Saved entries

⟨

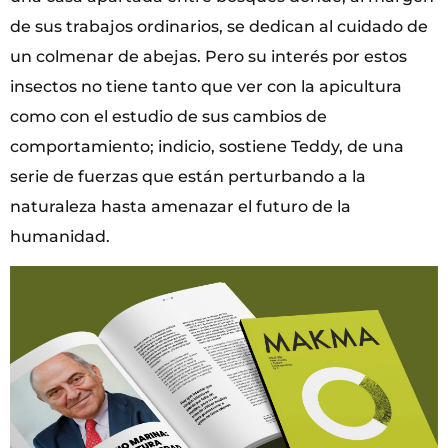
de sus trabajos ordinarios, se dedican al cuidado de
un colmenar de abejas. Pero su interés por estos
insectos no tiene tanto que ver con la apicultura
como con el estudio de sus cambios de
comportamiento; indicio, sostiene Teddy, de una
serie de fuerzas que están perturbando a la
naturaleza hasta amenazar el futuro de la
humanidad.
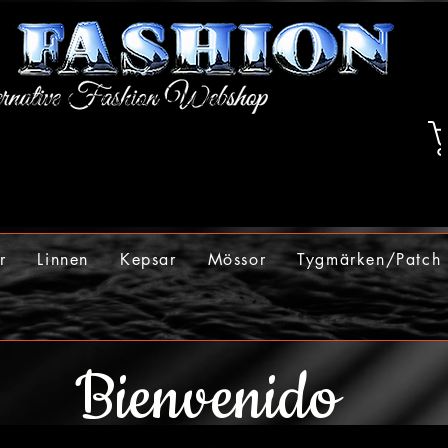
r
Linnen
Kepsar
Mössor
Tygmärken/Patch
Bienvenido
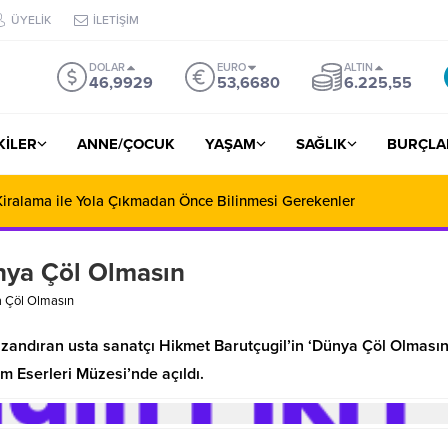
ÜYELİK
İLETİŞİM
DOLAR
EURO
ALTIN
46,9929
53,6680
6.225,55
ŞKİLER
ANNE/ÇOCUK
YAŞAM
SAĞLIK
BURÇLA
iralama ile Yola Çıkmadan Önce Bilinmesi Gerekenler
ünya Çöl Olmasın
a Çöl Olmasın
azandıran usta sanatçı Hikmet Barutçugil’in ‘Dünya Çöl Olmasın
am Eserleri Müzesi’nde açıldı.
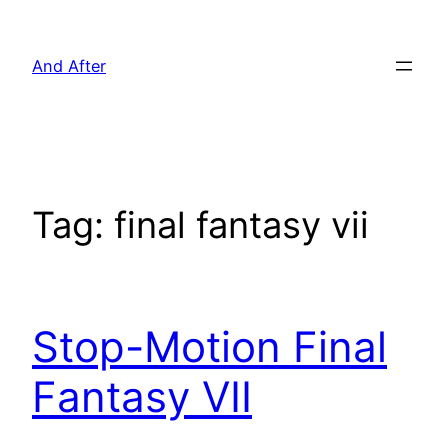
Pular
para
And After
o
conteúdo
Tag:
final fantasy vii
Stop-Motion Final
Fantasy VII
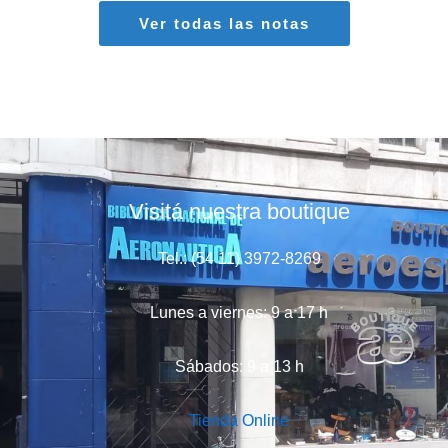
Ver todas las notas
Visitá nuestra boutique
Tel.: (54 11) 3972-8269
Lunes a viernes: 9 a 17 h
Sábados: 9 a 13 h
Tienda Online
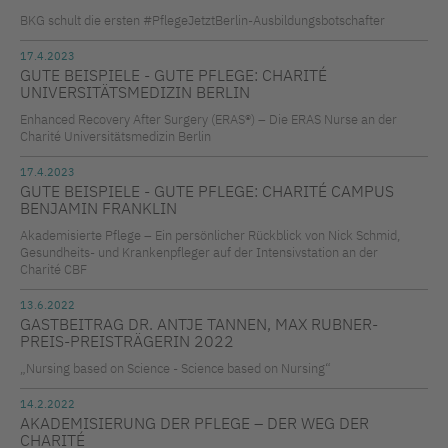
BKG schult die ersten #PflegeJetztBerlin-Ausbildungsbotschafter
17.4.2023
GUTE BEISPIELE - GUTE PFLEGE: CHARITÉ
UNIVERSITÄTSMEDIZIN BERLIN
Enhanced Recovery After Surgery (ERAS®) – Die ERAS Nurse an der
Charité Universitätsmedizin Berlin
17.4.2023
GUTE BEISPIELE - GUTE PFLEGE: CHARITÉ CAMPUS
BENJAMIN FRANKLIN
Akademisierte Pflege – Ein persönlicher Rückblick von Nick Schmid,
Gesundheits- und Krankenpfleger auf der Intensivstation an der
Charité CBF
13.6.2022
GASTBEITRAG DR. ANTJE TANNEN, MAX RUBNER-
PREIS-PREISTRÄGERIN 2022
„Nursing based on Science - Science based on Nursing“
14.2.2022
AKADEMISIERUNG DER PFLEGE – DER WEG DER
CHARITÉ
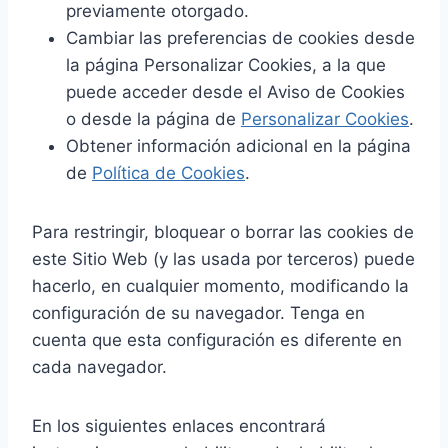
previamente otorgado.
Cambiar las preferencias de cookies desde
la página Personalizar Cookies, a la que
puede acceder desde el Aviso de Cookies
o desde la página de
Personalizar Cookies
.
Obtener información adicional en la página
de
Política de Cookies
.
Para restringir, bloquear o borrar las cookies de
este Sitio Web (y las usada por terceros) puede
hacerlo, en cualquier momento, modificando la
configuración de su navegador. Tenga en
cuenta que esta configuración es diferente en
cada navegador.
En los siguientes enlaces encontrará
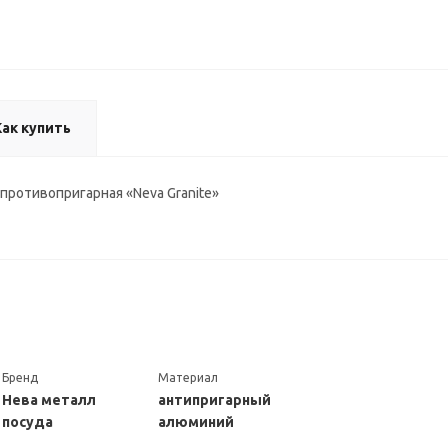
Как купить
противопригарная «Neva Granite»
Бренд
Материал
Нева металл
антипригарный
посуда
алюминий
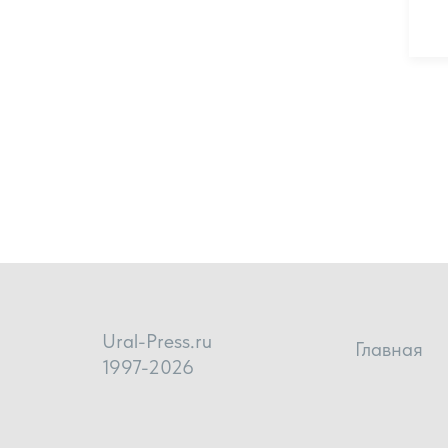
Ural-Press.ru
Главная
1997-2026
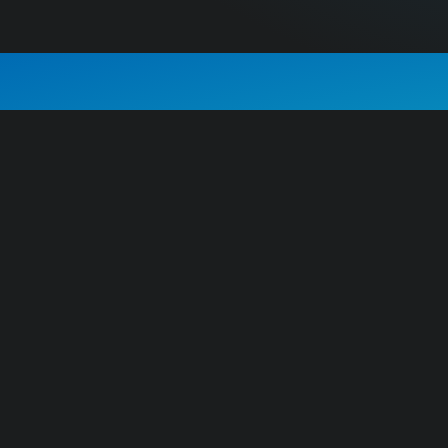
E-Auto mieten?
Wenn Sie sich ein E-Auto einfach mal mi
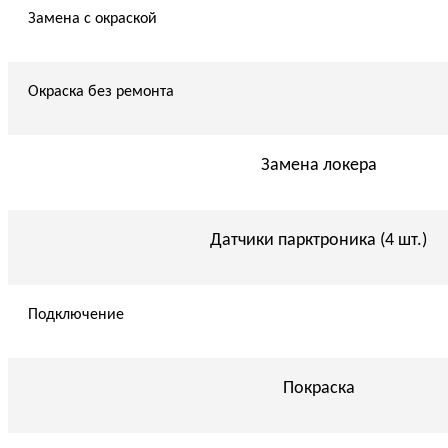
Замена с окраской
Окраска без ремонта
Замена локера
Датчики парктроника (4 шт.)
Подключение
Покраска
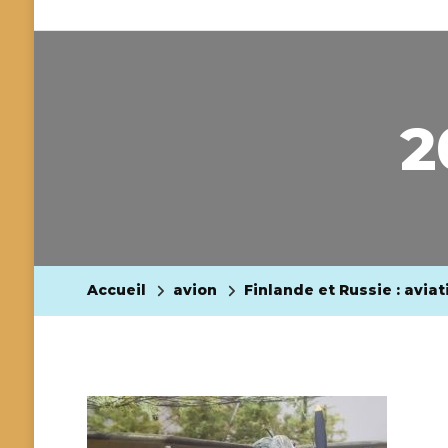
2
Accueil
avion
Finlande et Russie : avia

⟩
⟨

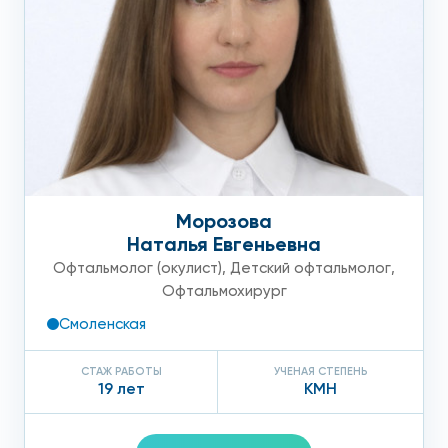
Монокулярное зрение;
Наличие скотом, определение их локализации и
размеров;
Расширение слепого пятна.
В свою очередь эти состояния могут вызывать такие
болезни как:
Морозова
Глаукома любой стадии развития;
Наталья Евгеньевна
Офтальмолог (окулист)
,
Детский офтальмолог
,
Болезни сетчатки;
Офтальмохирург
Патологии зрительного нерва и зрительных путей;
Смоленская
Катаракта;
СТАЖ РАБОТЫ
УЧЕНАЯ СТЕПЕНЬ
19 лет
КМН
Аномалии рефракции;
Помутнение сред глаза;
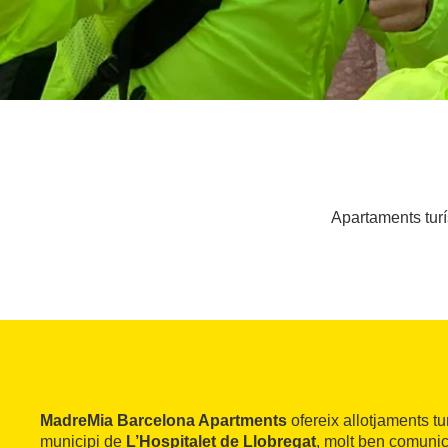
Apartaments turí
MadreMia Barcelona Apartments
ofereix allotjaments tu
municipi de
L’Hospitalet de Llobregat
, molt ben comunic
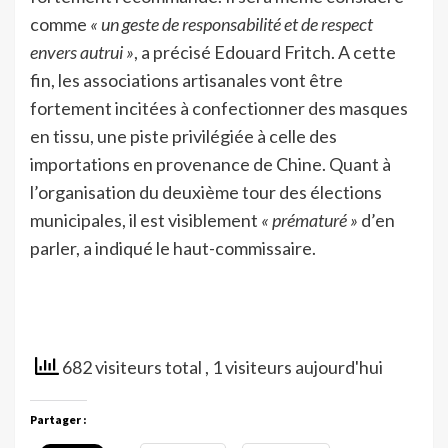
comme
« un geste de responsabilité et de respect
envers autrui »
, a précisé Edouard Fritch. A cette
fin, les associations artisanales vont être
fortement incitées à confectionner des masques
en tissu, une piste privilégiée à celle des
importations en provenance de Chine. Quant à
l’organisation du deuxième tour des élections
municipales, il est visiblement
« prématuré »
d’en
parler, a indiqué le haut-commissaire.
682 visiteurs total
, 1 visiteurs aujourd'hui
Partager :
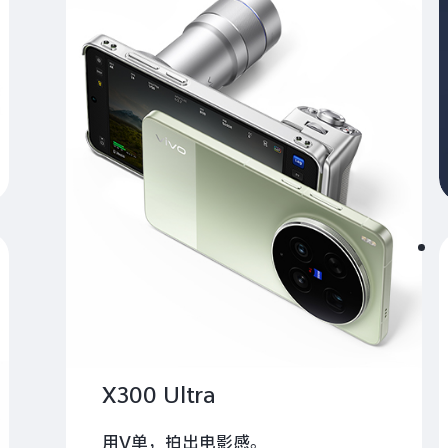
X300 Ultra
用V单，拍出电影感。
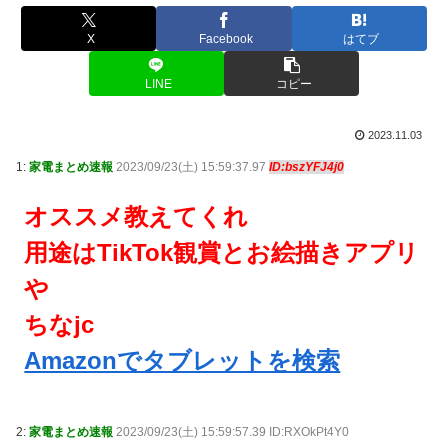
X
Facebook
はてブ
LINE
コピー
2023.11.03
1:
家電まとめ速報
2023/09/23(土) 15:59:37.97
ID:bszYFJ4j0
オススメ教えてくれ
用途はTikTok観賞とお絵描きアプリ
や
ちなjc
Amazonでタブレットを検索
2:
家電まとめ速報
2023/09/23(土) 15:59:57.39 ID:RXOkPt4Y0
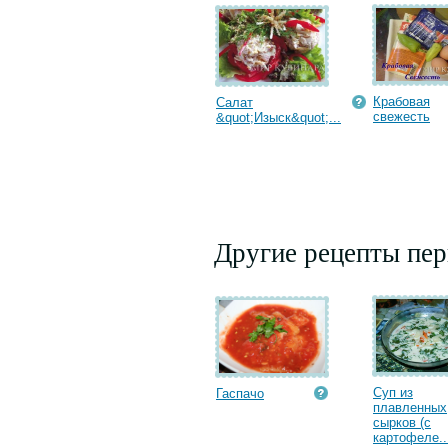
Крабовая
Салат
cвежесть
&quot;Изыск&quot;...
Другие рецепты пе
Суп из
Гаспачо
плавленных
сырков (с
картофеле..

⟩

#### What is being asked
Find the string "página" in the entries above. Copy each line where it occurs.

#### Exercise response
la página Personalizar Cookies, a la que
o desde la página de
Obtener información adicional en la página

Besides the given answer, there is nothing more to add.